Aussie miner’s shock hi-tech ute

One of the world’s biggest iron ore miner’s has teamed up with Ford Australia to create a bespoke hi-tech ute.

An Aussie mining giant has commissioned a new fleet of remote-control utes.

Iron ore miner, Fortescue Metals Group, has teamed up with Ford Australia to turn the popular Ford Ranger ute into an autonomous vehicle.

The company will deploy four Ford Rangers that have been retrofitted with driverless car tech.

The utes employ Lidar technology, which operates in the same way as radar but use laser light waves rather than radio waves to sense distances and objects. It is already widely used by the car industry in safety aids such as autonomous emergency braking.

Fortescue said the vehicle would be used at its Christmas Creek Mine located in the Pilbara, in the far north west of Western Australia.

They will be used exclusively by the mobile maintenance team and will remove the need for technicians to make about 12,000 28km round trips annually to pick up equipment and parts.

The driverless technology in the Rangers assists with obstacle detection and avoidance, comprehensive independent safety management, fail safe braking and extensive built-in vehicle monitoring and fault response capability.

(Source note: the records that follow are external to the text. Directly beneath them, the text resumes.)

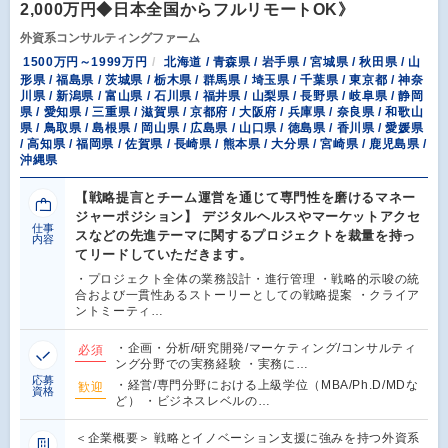
2,000万円◆日本全国からフルリモートOK》
外資系コンサルティングファーム
1500万円～1999万円
北海道 / 青森県 / 岩手県 / 宮城県 / 秋田県 / 山
形県 / 福島県 / 茨城県 / 栃木県 / 群馬県 / 埼玉県 / 千葉県 / 東京都 / 神奈
川県 / 新潟県 / 富山県 / 石川県 / 福井県 / 山梨県 / 長野県 / 岐阜県 / 静岡
県 / 愛知県 / 三重県 / 滋賀県 / 京都府 / 大阪府 / 兵庫県 / 奈良県 / 和歌山
県 / 鳥取県 / 島根県 / 岡山県 / 広島県 / 山口県 / 徳島県 / 香川県 / 愛媛県
/ 高知県 / 福岡県 / 佐賀県 / 長崎県 / 熊本県 / 大分県 / 宮崎県 / 鹿児島県 /
沖縄県
【戦略提言とチーム運営を通じて専門性を磨けるマネー
ジャーポジション】 デジタルヘルスやマーケットアクセ
仕事
スなどの先進テーマに関するプロジェクトを裁量を持っ
内容
てリードしていただきます。
・プロジェクト全体の業務設計・進行管理 ・戦略的示唆の統
合および一貫性あるストーリーとしての戦略提案 ・クライア
ントミーティ…
・企画・分析/研究開発/マーケティング/コンサルティ
必須
ング分野での実務経験 ・実務に…
応募
・経営/専門分野における上級学位（MBA/Ph.D/MDな
歓迎
資格
ど） ・ビジネスレベルの…
＜企業概要＞ 戦略とイノベーション支援に強みを持つ外資系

Fortescue’s chief executive, Elizabeth Gaines, said this kind of technology helped reduce costs and improve performance.

“The autonomous light vehicle project is a significant advancement of our in-house automation capability, building on our leading autonomous haulage system (AHS) program which has already delivered significant productivity and efficiency improvements for the business,” said Gaines.

“With the flexibility to introduce similar systems into other mobile assets, this project is fundamental to our future mobile equipment automation projects.”

The head of Ford Australia, Andrew Birkic, said the brand was excited to be part of Fortescue’s autonomous light vehicle project.

“Ford globally is at the forefront of research into autonomous vehicles, and working with companies like Fortescue is critical to gaining an insight into specific user applications,” Mr Birkic said.

Driverless car technology makes a lot of sense for remote mines, which require workers to cover large distances and the lack of other road users removes one of the technology’s biggest challenges.

This isn’t the first time Aussie miners have gone for hi-tech bespoke work vehicles.

Toyota and BHP have collaborated to convert LandCruiser 70 Series utes from petrol-guzzling V8s to electric green machines.

A trial vehicle has been built by Toyota in Victoria and will be used underground in Western Australia.

Toyota Australia’s president and chief executive Matthew Callachor said the trial was another step toward a zero emissions future.

“BHP and Toyota have demonstrated a strong relationship throughout the last 20 years, and this project is a great testament to how we can both work together as leading companies in our respective industries to change the future,” Mr Callachor said.